Diet & Endurance: What’s the Connection?

by | Updated: November 9th, 2017 | Read time: 3 minutes

What you put in your body has a tremendous impact on what you can expect to get out of it. Athletes have known this for centuries. Yet, you still see the rise – and eventual fall – of health trends. One that never seems to escape the circuit is the notion of eating a high-carbohydrate diet. Ask any endurance athlete what they should eat before a competition, and the overwhelming majority will tell you carbs, carbs and more carbs – you need carbs for exercise.

Curious About an Endurance Athlete Diet? This Runner in Blue Top is Eating a Banana After Her Run |

You can’t blame them. Carbohydrates do have the potential to provide long-lasting energy.

According to a Colorado State University fact sheet, “For events that require heavy work for more than 90 minutes, a high-carbohydrate diet eaten for two to three days before the event allows glycogen storage spaces to be filled. Long-distance runners, cyclists, cross-country skiers, canoe racers, swimmers and soccer players report benefits from a pre-competition diet where 70 percent of the calories comes from carbohydrates.” This, however, raises two questions:

First question: Do you really need 70 percent of your diet coming from carbohydrates?

The actual percentage of calories that comes from carbs can vary greatly from athlete to athlete.

Some athletes perform at the top of their game with a ketogenic approach. The keto diet, as you may have heard it called, involves very few calories from carbs; the primary source of fuel is fat. Other athletes opt for an authentic Paleo, or ancestral, approach, which highlights in-season, local produce, mindfully sourced proteins and a variety of natural fats. According to Loren Cordain, author of The Paleo Diet: Lose Weight and Get Healthy by Eating the Food You Were Designed to Eat, the macronutrient composition for a true Paleo diet would be closer to 19-35% protein, 28-47% fat and 22-40% carbs.

And what about vegan athletes? They’ve found a completely different approach to diet and endurance that suits their bodies, their sport and their goals.

Second question: What are you eating to reach those carb goals?

A carb is not a carb is not a carb. French fries are a great source of carbohydrates, but they’re also high in saturated fat. Not only is fat slow to digest (meaning it may still be sitting in your stomach come race time), too much saturated fat, in particular, is harmful to heart health. You may have the best laid-out training schedule, more than eight hours of sleep and a dialed-in visualization practice. But if you’re not supplying your body premium sports nutrition, it won’t perform at its ultimate potential.

So what is the best triathlete diet?

Here are three easy steps every type of endurance athlete can do to not only nail their nutrition but reach their performance goals:

Focus on whole food: While bars, drink mixes and gels are convenient, they’re refined, processed and often do not provide the nutrient density you can get from whole foods. Strategic carbs eaten at the right time for performance can suit all dietary approaches – vegan, Paleo and beyond. For instance, a baked yam eaten with dinner the night before a long training ride is a nutritious choice. Or, try a ripe banana and raw almond butter as part of your post-brick replenishment. These foods are usually more easily digested (and enjoyed) than premade powders and mixes.
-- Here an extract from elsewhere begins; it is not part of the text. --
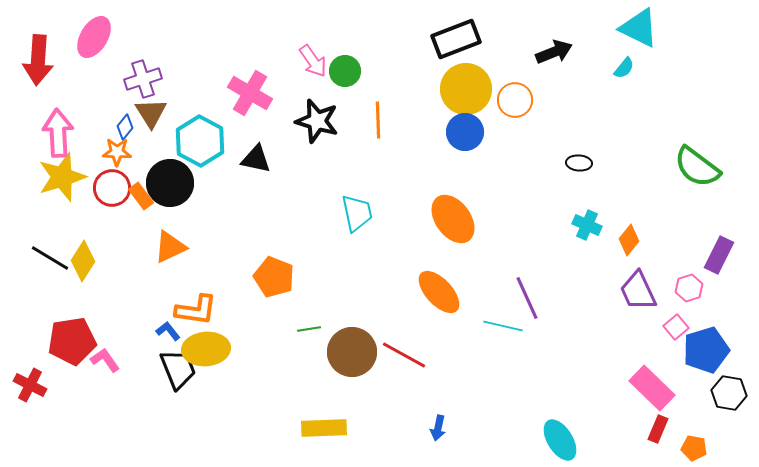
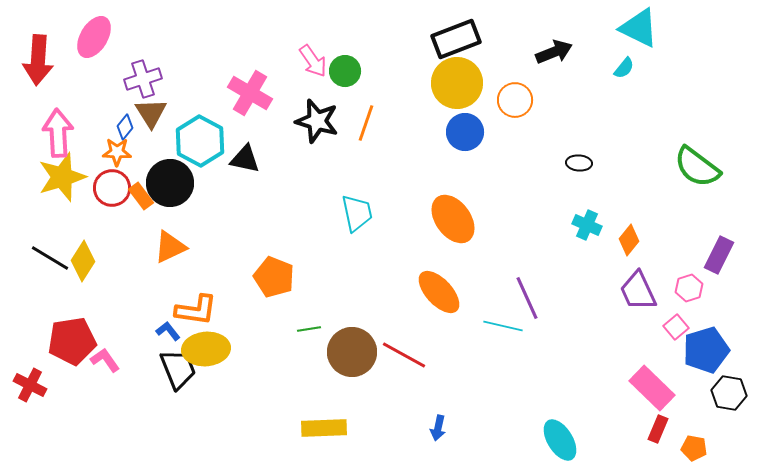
yellow circle at (466, 89): moved 9 px left, 6 px up
orange line at (378, 120): moved 12 px left, 3 px down; rotated 21 degrees clockwise
black triangle at (256, 159): moved 11 px left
Reduce sugar intake: Ignore messages that encourage eating anything and everything, as long as you eat enough calories. In the short term, this eating routine results in gastrointestinal distress and impaired performance. In the long term, you create an increased risk for health issues, such as type 2 diabetes. A recent study showed that a common problem in subjects, who typically averaged at least six hours of training a week, was high blood sugar throughout the day. This outcome pointed to an elevated risk for type 2 diabetes in these seemingly super-fit athletes (4). 

Nourish your gut. It’s not just about what not to eat; it’s about what to be sure to include. Athletes create inflammation by the sheer nature of the training, even if you’re diligent about rest and recovery. If you don’t also address inflammatory foods, you could be setting up yourself for inadequate rest, recovery and subsequent performance. Bone broth, fermented foods such as kim chi and a high-quality probiotic are must-dos on a daily basis. And, of course, don’t forget your fresh, local greens and healthy fats.